▶ _What you should do_:
Retype each record below word for word. Leave the pictures out.

** Opening Stored data block **

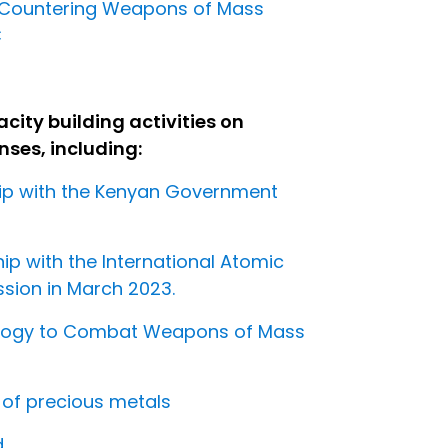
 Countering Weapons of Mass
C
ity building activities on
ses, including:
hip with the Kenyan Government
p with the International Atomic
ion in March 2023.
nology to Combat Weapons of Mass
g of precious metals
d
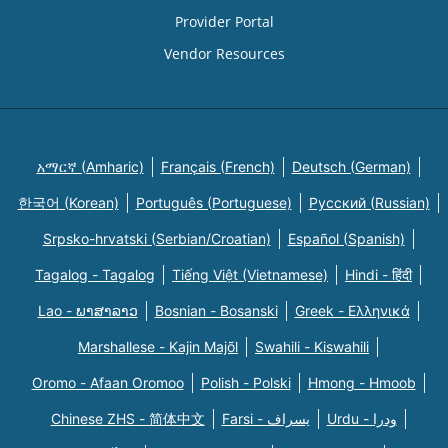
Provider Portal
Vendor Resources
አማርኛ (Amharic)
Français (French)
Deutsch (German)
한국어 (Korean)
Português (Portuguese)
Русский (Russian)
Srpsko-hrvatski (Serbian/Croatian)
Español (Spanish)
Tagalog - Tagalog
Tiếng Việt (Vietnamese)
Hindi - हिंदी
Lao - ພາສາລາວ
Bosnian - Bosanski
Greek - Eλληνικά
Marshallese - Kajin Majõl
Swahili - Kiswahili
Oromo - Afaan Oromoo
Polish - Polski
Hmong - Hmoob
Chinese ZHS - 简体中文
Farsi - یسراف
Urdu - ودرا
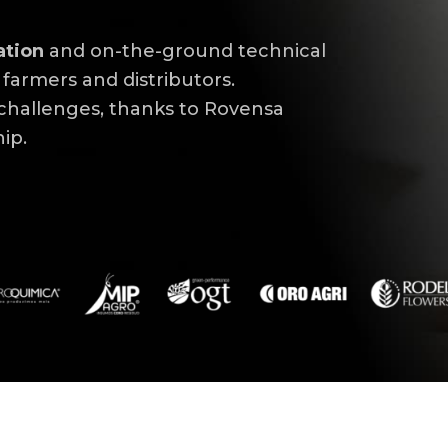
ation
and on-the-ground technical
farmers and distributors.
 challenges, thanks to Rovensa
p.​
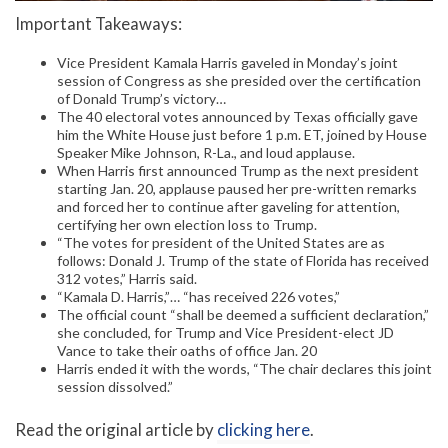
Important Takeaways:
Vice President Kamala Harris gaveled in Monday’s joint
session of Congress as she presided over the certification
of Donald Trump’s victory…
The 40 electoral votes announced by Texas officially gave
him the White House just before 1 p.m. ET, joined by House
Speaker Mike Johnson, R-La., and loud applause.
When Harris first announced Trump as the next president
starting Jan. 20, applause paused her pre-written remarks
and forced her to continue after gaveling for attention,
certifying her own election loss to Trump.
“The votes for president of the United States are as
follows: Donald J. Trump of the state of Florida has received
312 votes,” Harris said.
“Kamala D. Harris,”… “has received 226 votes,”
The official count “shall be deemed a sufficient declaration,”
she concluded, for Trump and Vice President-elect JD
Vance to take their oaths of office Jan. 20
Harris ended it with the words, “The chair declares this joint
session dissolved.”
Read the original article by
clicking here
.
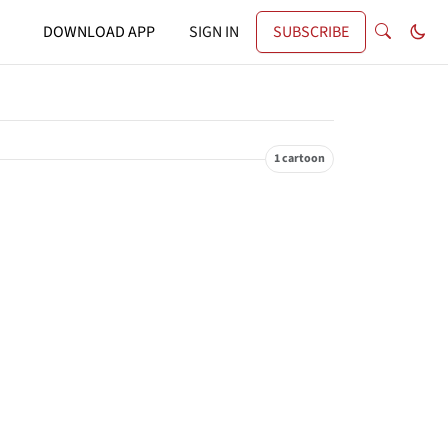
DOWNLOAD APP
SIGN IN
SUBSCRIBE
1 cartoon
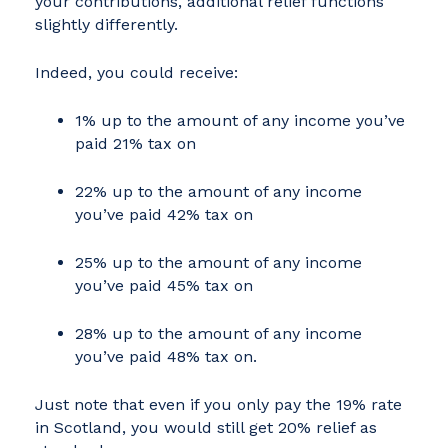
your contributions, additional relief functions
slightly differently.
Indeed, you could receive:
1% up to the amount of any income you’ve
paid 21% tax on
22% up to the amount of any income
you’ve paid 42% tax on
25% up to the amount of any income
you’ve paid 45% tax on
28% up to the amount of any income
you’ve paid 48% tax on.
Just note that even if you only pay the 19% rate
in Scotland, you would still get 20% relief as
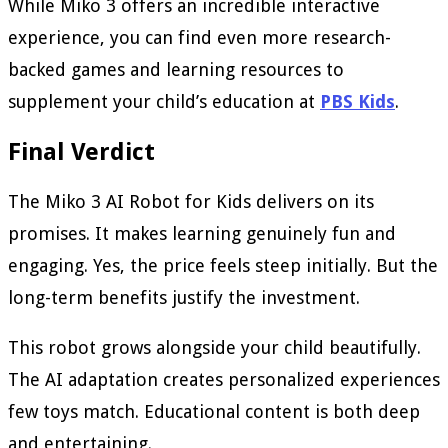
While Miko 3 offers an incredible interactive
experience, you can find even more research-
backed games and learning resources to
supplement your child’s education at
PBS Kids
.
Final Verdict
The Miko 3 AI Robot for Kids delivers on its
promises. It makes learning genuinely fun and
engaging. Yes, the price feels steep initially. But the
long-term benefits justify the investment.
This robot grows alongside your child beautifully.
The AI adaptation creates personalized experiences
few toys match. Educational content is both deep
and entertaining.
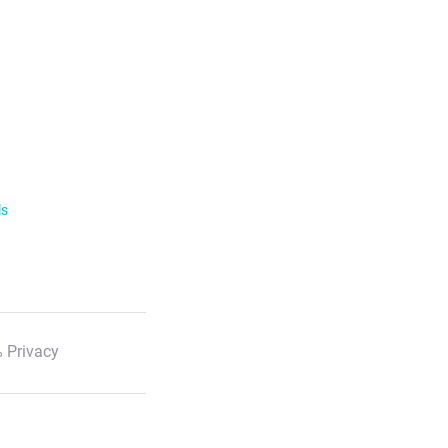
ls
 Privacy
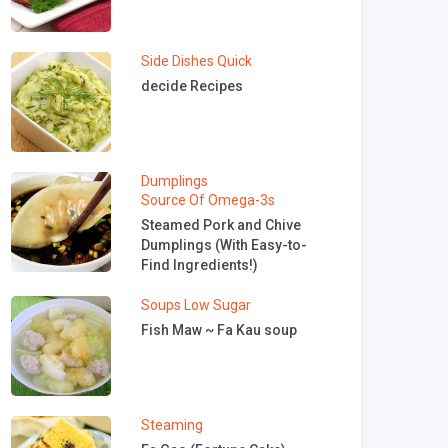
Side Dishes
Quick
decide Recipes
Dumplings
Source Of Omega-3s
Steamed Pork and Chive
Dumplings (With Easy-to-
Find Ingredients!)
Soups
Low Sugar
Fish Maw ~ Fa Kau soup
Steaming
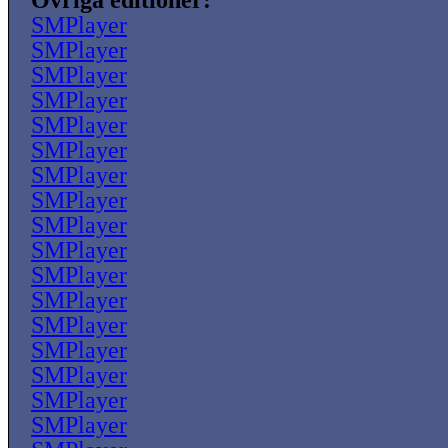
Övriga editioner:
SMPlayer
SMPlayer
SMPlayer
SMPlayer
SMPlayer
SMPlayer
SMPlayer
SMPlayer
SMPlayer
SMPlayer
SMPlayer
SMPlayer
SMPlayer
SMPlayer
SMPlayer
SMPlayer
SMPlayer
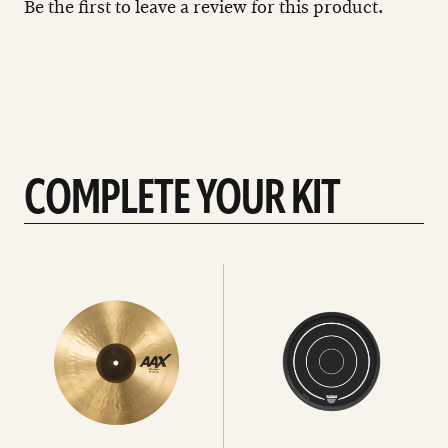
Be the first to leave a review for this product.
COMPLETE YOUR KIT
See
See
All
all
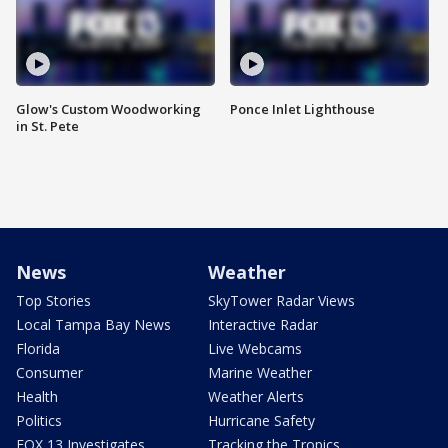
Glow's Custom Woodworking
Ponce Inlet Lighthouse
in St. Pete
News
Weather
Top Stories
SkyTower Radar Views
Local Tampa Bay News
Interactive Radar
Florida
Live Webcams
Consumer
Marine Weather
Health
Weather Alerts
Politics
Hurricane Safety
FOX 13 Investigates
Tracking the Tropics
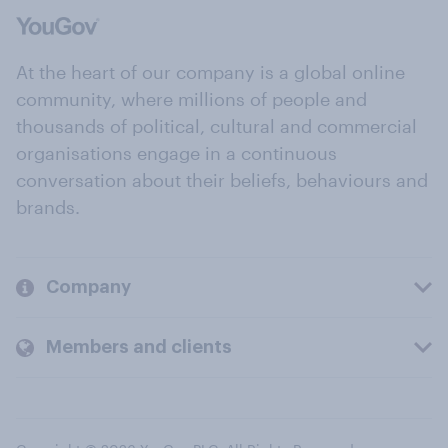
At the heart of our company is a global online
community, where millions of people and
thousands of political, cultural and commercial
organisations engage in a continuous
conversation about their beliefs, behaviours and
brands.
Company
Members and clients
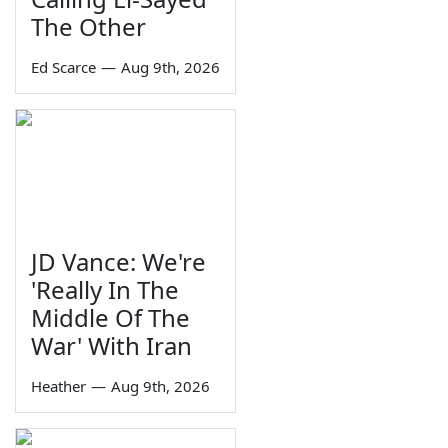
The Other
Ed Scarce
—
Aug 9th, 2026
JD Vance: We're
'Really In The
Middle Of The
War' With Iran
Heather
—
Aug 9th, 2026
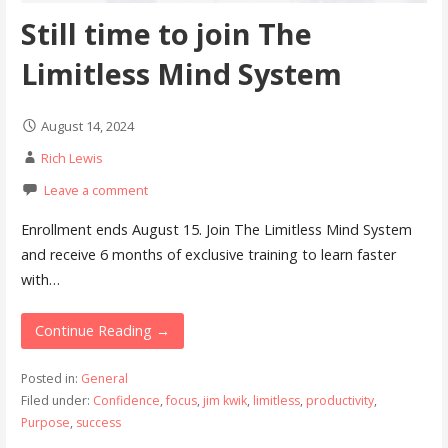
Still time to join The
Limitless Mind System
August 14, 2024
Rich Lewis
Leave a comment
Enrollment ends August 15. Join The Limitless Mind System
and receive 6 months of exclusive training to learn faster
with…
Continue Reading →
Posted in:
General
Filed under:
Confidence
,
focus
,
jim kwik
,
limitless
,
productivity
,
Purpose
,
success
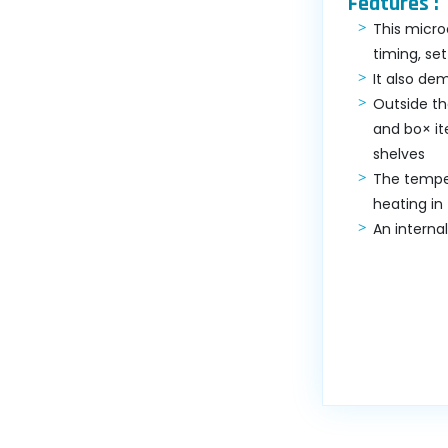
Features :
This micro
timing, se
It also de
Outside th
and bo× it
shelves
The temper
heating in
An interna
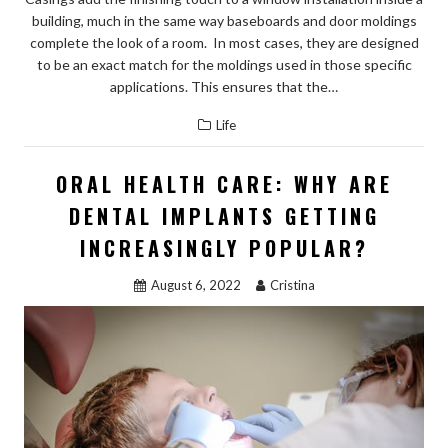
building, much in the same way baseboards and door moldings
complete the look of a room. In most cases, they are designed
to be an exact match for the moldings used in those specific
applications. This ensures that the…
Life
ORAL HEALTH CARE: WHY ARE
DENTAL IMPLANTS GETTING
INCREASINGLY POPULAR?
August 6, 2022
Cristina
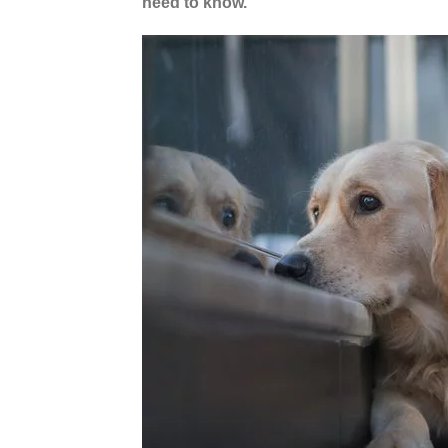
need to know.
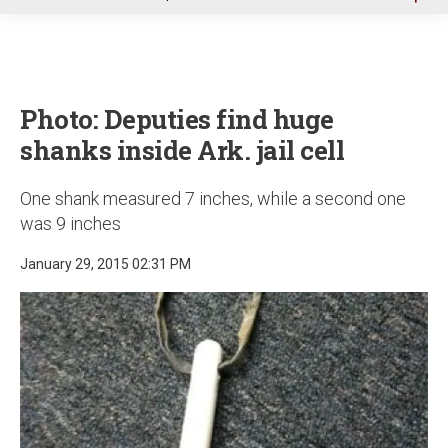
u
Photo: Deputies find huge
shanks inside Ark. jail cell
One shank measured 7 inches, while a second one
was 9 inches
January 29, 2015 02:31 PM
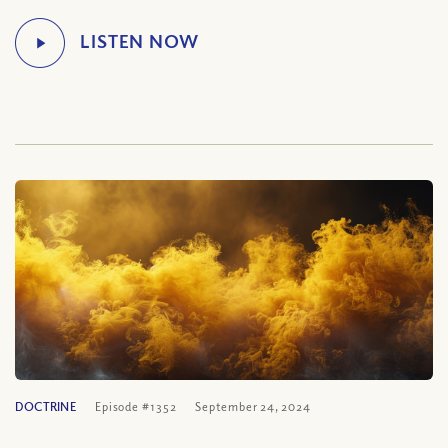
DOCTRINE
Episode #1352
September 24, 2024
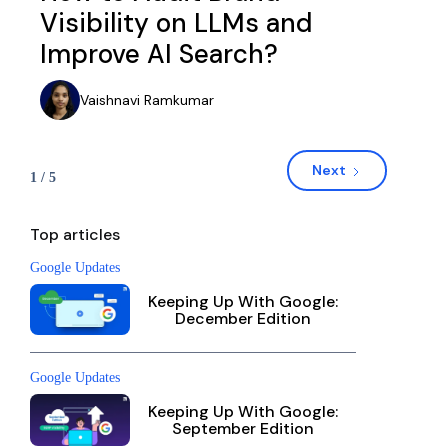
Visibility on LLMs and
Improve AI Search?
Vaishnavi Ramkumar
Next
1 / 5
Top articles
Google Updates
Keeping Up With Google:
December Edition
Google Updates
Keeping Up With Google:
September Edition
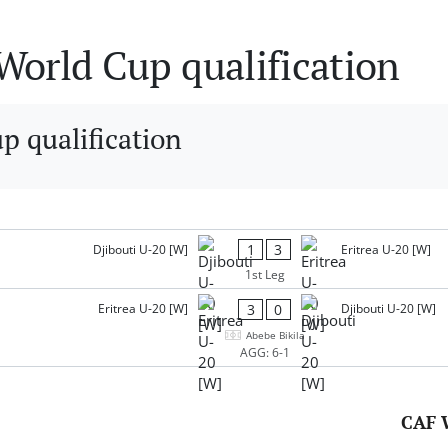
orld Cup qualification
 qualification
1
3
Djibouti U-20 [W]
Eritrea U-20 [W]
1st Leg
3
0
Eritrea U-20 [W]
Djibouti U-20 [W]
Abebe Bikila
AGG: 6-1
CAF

** Closing Stored data block **

▶ _Answer below_:
 Countering Weapons of Mass
C
ity building activities on
ses, including:
hip with the Kenyan Government
p with the International Atomic
ion in March 2023.
nology to Combat Weapons of Mass
g of precious metals
d
Provider Portal
Vendor Resources
አማርኛ (Amharic)
Français (French)
Deutsch (German)
한국어 (Korean)
Português (Portuguese)
Русский (Russian)
Srpsko-hrvatski (Serbian/Croatian)
Español (Spanish)
Tagalog - Tagalog
Tiếng Việt (Vietnamese)
Hindi - हिंदी
Lao - ພາສາລາວ
Bosnian - Bosanski
Greek - Eλληνικά
Marshallese - Kajin Majõl
Swahili - Kiswahili
Oromo - Afaan Oromoo
Polish - Polski
Hmong - Hmoob
Chinese ZHS - 简体中文
Farsi - یسراف
Urdu - ودرا
ation
and on-the-ground technical
farmers and distributors.
 challenges, thanks to Rovensa
p.​
Important Takeaways:
Vice President Kamala Harris gaveled in Monday’s joint
session of Congress as she presided over the certification
of Donald Trump’s victory…
The 40 electoral votes announced by Texas officially gave
him the White House just before 1 p.m. ET, joined by House
Speaker Mike Johnson, R-La., and loud applause.
When Harris first announced Trump as the next president
starting Jan. 20, applause paused her pre-written remarks
and forced her to continue after gaveling for attention,
certifying her own election loss to Trump.
“The votes for president of the United States are as
follows: Donald J. Trump of the state of Florida has received
312 votes,” Harris said.
“Kamala D. Harris,”… “has received 226 votes,”
The official count “shall be deemed a sufficient declaration,”
she concluded, for Trump and Vice President-elect JD
Vance to take their oaths of office Jan. 20
Harris ended it with the words, “The chair declares this joint
session dissolved.”
Read the original article by
clicking here
.
DOWNLOAD APP
SIGN IN
SUBSCRIBE
1 cartoon
your contributions, additional relief functions
slightly differently.
Indeed, you could receive:
1% up to the amount of any income you’ve
paid 21% tax on
22% up to the amount of any income
you’ve paid 42% tax on
25% up to the amount of any income
you’ve paid 45% tax on
28% up to the amount of any income
you’ve paid 48% tax on.
Just note that even if you only pay the 19% rate
in Scotland, you would still get 20% relief as
While Miko 3 offers an incredible interactive
experience, you can find even more research-
backed games and learning resources to
supplement your child’s education at
PBS Kids
.
Final Verdict
The Miko 3 AI Robot for Kids delivers on its
promises. It makes learning genuinely fun and
engaging. Yes, the price feels steep initially. But the
long-term benefits justify the investment.
This robot grows alongside your child beautifully.
The AI adaptation creates personalized experiences
few toys match. Educational content is both deep
and entertaining.
ls
 Privacy
Side Dishes
Quick
decide Recipes
Dumplings
Source Of Omega-3s
Steamed Pork and Chive
Dumplings (With Easy-to-
Find Ingredients!)
Soups
Low Sugar
Fish Maw ~ Fa Kau soup
Steaming
Övriga editioner:
SMPlayer
SMPlayer
SMPlayer
SMPlayer
SMPlayer
SMPlayer
SMPlayer
SMPlayer
SMPlayer
SMPlayer
SMPlayer
SMPlayer
SMPlayer
SMPlayer
SMPlayer
SMPlayer
SMPlayer
Be the first to leave a review for this product.
COMPLETE YOUR KIT
See
See
All
all
Glow's Custom Woodworking
Ponce Inlet Lighthouse
in St. Pete
News
Weather
Top Stories
SkyTower Radar Views
Local Tampa Bay News
Interactive Radar
Florida
Live Webcams
Consumer
Marine Weather
Health
Weather Alerts
Politics
Hurricane Safety
FOX 13 Investigates
Tracking the Tropics
At the heart of our company is a global online
community, where millions of people and
thousands of political, cultural and commercial
organisations engage in a continuous
conversation about their beliefs, behaviours and
brands.
Company
Members and clients
The Other
Ed Scarce
—
Aug 9th, 2026
JD Vance: We're
'Really In The
Middle Of The
War' With Iran
Heather
—
Aug 9th, 2026
Still time to join The
Limitless Mind System
August 14, 2024
Rich Lewis
Leave a comment
Enrollment ends August 15. Join The Limitless Mind System
and receive 6 months of exclusive training to learn faster
with…
Continue Reading →
Posted in:
General
Filed under:
Confidence
,
focus
,
jim kwik
,
limitless
,
productivity
,
Purpose
,
success
Features :
This micro
timing, se
It also de
Outside th
and bo× it
shelves
The temper
heating in
An interna
building, much in the same way baseboards and door moldings
complete the look of a room. In most cases, they are designed
to be an exact match for the moldings used in those specific
applications. This ensures that the…
Life
ORAL HEALTH CARE: WHY ARE
DENTAL IMPLANTS GETTING
INCREASINGLY POPULAR?
August 6, 2022
Cristina
need to know.
u
Photo: Deputies find huge
shanks inside Ark. jail cell
One shank measured 7 inches, while a second one
was 9 inches
January 29, 2015 02:31 PM
DOCTRINE
Episode #1352
September 24, 2024
Visibility on LLMs and
Improve AI Search?
Vaishnavi Ramkumar
Next
1 / 5
Top articles
Google Updates
Keeping Up With Google:
December Edition
Google Updates
Keeping Up With Google:
September Edition
orld Cup qualification
 qualification
1
3
Djibouti U-20 [W]
Eritrea U-20 [W]
1st Leg
3
0
Eritrea U-20 [W]
Djibouti U-20 [W]
Abebe Bikila
AGG: 6-1
CAF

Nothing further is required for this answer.